In this month's issue of Texas Monthly, the Mike Leach vs. Texas Tech scandal is just a smattering of text on the cover. The rest of the design is an iconic-style portrait of Selena Quintanilla Perez, who is perhaps the patron saint of Texas. And undoubtedly the Queen of Tejano Music, as the article claims.

It also says that even when she broke attendance records with her final performance in the Astrodome at the Houston Livestock Show and Rodeo, she was virtually unknown to white audiences. I can't say this is true for myself. But maybe I had an edge because I lived in the same town where she was born and attended the same elementary school she did. Unfair advantages, to be sure.

I still remember when she was killed. Murdered, rather, by her own friend. I was in junior high, eleven years old. The hallways were very somber and lots of students were even in tears. A large percentage of the students at my school were Latino and many of my best friends were Latino. They grew up speaking Spanish, unlike Selena herself, and loved her music. Her English cross-overs "Dreaming of You" and "I Could Fall in Love" were anthems at school dances for years after.

Fifteen years later, her songs take me back to Texas, to my schools where whites and Latinos sit side by side in class rooms and at lunch tables. They share a culture if they choose to. I can't see that here in California. Maybe I'm missing it. But it seems like everyone stays away from each other.
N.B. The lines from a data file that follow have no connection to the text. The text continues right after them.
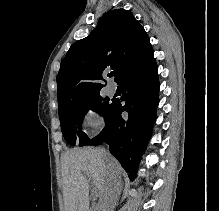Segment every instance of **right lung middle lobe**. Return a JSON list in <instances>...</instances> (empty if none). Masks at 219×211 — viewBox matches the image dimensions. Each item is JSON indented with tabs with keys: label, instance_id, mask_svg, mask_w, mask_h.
I'll use <instances>...</instances> for the list:
<instances>
[{
	"label": "right lung middle lobe",
	"instance_id": "obj_1",
	"mask_svg": "<svg viewBox=\"0 0 219 211\" xmlns=\"http://www.w3.org/2000/svg\"><path fill=\"white\" fill-rule=\"evenodd\" d=\"M113 105V102L109 103V98L104 99L100 94L59 105V119L65 140L73 146L78 140L80 147L85 146L89 141L88 136L81 132L85 114L92 110L106 119Z\"/></svg>",
	"mask_w": 219,
	"mask_h": 211
}]
</instances>
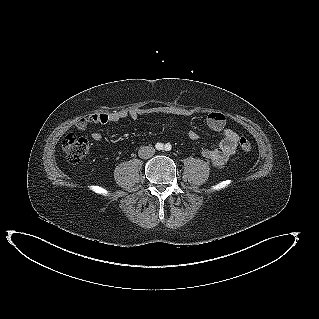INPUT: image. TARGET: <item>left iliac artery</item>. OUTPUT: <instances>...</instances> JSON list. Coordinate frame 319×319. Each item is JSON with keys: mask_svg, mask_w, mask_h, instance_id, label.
Wrapping results in <instances>:
<instances>
[{"mask_svg": "<svg viewBox=\"0 0 319 319\" xmlns=\"http://www.w3.org/2000/svg\"><path fill=\"white\" fill-rule=\"evenodd\" d=\"M171 145L169 144V143H167L166 145H165V150L166 151H170L171 150Z\"/></svg>", "mask_w": 319, "mask_h": 319, "instance_id": "obj_1", "label": "left iliac artery"}]
</instances>
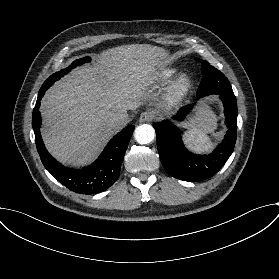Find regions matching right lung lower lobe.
<instances>
[{
	"label": "right lung lower lobe",
	"instance_id": "98d812e1",
	"mask_svg": "<svg viewBox=\"0 0 279 279\" xmlns=\"http://www.w3.org/2000/svg\"><path fill=\"white\" fill-rule=\"evenodd\" d=\"M47 89L42 85L32 115L36 147L43 165L56 180L73 192L91 195L105 191L118 179L134 126H128L118 133L90 166L77 170L64 167L46 150L40 134L41 119L38 110L40 100Z\"/></svg>",
	"mask_w": 279,
	"mask_h": 279
}]
</instances>
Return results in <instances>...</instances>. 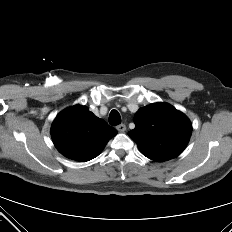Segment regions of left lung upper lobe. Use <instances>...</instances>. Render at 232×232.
<instances>
[{"mask_svg":"<svg viewBox=\"0 0 232 232\" xmlns=\"http://www.w3.org/2000/svg\"><path fill=\"white\" fill-rule=\"evenodd\" d=\"M134 123L135 129L129 131L128 135L143 155L157 162L181 154L192 132L189 119L166 103L140 108L134 116Z\"/></svg>","mask_w":232,"mask_h":232,"instance_id":"1","label":"left lung upper lobe"}]
</instances>
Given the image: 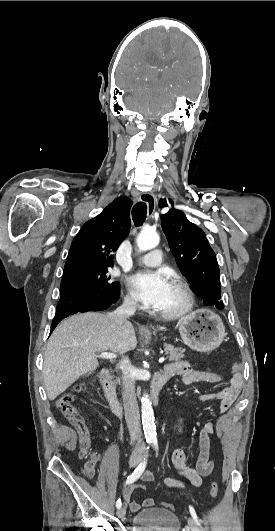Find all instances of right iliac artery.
<instances>
[{
    "label": "right iliac artery",
    "mask_w": 275,
    "mask_h": 531,
    "mask_svg": "<svg viewBox=\"0 0 275 531\" xmlns=\"http://www.w3.org/2000/svg\"><path fill=\"white\" fill-rule=\"evenodd\" d=\"M148 443H152V441H148ZM147 449H149V446L147 447ZM146 463L147 461L144 458V460L138 465V467L134 470V472L130 476L127 477L126 484L133 483L142 475V473L145 470ZM121 505H122L121 499H118L116 502V507L119 509Z\"/></svg>",
    "instance_id": "82829eb1"
}]
</instances>
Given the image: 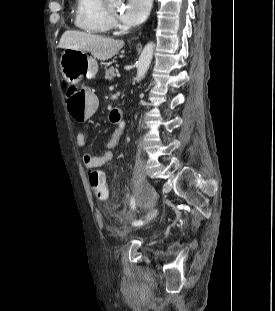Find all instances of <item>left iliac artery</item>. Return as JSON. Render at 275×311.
<instances>
[{
  "label": "left iliac artery",
  "mask_w": 275,
  "mask_h": 311,
  "mask_svg": "<svg viewBox=\"0 0 275 311\" xmlns=\"http://www.w3.org/2000/svg\"><path fill=\"white\" fill-rule=\"evenodd\" d=\"M130 206H131V208H132L133 210L136 209V203H135V198H134V197L131 198ZM140 224H142V221H141V220H138V221L135 220V221L132 222V225H134V226H137V225H140Z\"/></svg>",
  "instance_id": "44dca946"
}]
</instances>
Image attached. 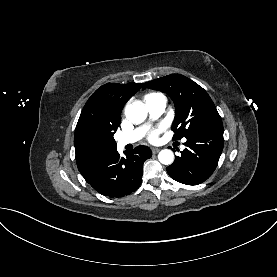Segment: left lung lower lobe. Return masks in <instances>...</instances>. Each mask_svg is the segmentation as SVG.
Listing matches in <instances>:
<instances>
[{
	"mask_svg": "<svg viewBox=\"0 0 277 277\" xmlns=\"http://www.w3.org/2000/svg\"><path fill=\"white\" fill-rule=\"evenodd\" d=\"M181 157L167 167L170 177L187 185H198L214 172L224 146L223 127L203 130L188 138Z\"/></svg>",
	"mask_w": 277,
	"mask_h": 277,
	"instance_id": "left-lung-lower-lobe-1",
	"label": "left lung lower lobe"
}]
</instances>
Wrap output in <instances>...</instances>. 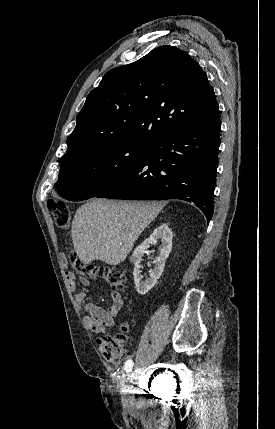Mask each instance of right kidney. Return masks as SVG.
Wrapping results in <instances>:
<instances>
[{"label":"right kidney","mask_w":275,"mask_h":429,"mask_svg":"<svg viewBox=\"0 0 275 429\" xmlns=\"http://www.w3.org/2000/svg\"><path fill=\"white\" fill-rule=\"evenodd\" d=\"M172 237L173 233L168 225L161 224L153 231L149 238L145 239L143 243L134 250L132 256L130 257V261L134 263L133 275L138 294L145 295L148 293V291L154 287L160 278L165 266V261L172 249ZM157 240L161 241V245L159 247L160 254L154 261L155 268L150 270L149 278L143 280L140 266L143 253L151 244L156 243Z\"/></svg>","instance_id":"ca27d5eb"}]
</instances>
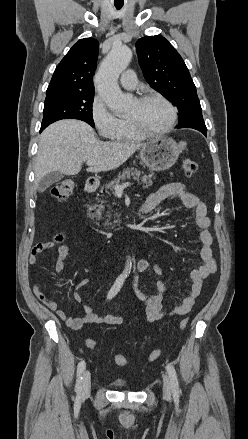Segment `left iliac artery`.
Segmentation results:
<instances>
[{
	"instance_id": "left-iliac-artery-1",
	"label": "left iliac artery",
	"mask_w": 248,
	"mask_h": 439,
	"mask_svg": "<svg viewBox=\"0 0 248 439\" xmlns=\"http://www.w3.org/2000/svg\"><path fill=\"white\" fill-rule=\"evenodd\" d=\"M167 372H168V375L170 378L173 394H174V396H178L179 395V384H178V379H177V373H176V370L172 364L167 365Z\"/></svg>"
}]
</instances>
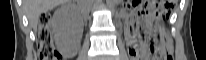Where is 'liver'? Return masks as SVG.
I'll use <instances>...</instances> for the list:
<instances>
[{
  "instance_id": "obj_1",
  "label": "liver",
  "mask_w": 206,
  "mask_h": 60,
  "mask_svg": "<svg viewBox=\"0 0 206 60\" xmlns=\"http://www.w3.org/2000/svg\"><path fill=\"white\" fill-rule=\"evenodd\" d=\"M64 0H24V8L27 14L29 25L37 28L40 15L54 7L62 4Z\"/></svg>"
}]
</instances>
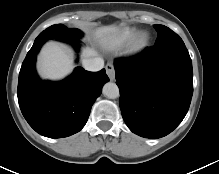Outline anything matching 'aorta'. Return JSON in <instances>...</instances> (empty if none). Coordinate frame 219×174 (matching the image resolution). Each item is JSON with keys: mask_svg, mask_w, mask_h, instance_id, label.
<instances>
[{"mask_svg": "<svg viewBox=\"0 0 219 174\" xmlns=\"http://www.w3.org/2000/svg\"><path fill=\"white\" fill-rule=\"evenodd\" d=\"M103 94L109 99L119 97V88L115 83L108 82L103 86Z\"/></svg>", "mask_w": 219, "mask_h": 174, "instance_id": "obj_1", "label": "aorta"}]
</instances>
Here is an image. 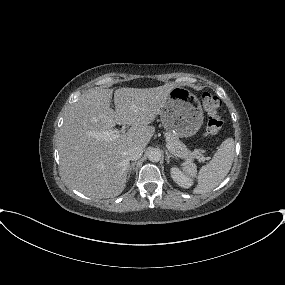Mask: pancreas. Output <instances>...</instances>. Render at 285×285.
<instances>
[{"instance_id":"1","label":"pancreas","mask_w":285,"mask_h":285,"mask_svg":"<svg viewBox=\"0 0 285 285\" xmlns=\"http://www.w3.org/2000/svg\"><path fill=\"white\" fill-rule=\"evenodd\" d=\"M166 141L167 144H171L173 147V150H171L172 154L176 157L186 159V160H192L196 157V154L190 150L187 149L185 144H183L177 136L174 134L168 132L166 133Z\"/></svg>"}]
</instances>
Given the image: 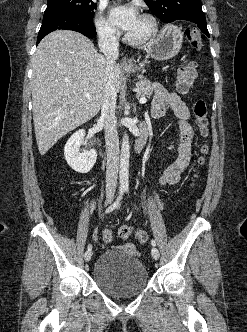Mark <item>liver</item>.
<instances>
[{"mask_svg": "<svg viewBox=\"0 0 247 332\" xmlns=\"http://www.w3.org/2000/svg\"><path fill=\"white\" fill-rule=\"evenodd\" d=\"M32 70L33 121L38 150L44 155L61 137L99 112L108 80L106 58L84 35L57 30L39 43ZM121 76V66L114 64L117 92Z\"/></svg>", "mask_w": 247, "mask_h": 332, "instance_id": "obj_1", "label": "liver"}]
</instances>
Issues like immigration law and teaching Spanish in schools are controversial. Almost too controversial to talk about--depending on who you're talking to and what side of the fence you're on. I can't help thinking we're all in this together. Nothing proves that more than Selena's popularity during her lifetime and her legacy after her death.

She is/was both/and. Both Texan and Latino, an icon to Spanish-speaking peoples on both sides of the border. Yet she was neither: self-conscious about her Spanish in Mexico, American as apple pie. Can I not claim Selena as part of my culture because I'm white? Some would say so.

The Kentuckian grew up in a predominantly black community in northern Kentucky. Granted, even today, a well-to-do black real estate agent drives his Hummer with trepidation in to rural communities in this part of the world. But the Kent was surrounded by the African-American culture of the South. Played side by side with them in basketball games. They were his friends. They became men together. A regular Larry Bird. He is white with black influences to be sure. Is it any less real because he isn't black?

We're so focused on lines and boundaries and rules. I decide what defines my culture, don't I? Selena was born on the Gulf Coast of Texas. We are the same. My people came from Europe. Hers came from Mexico. But we are both Texans.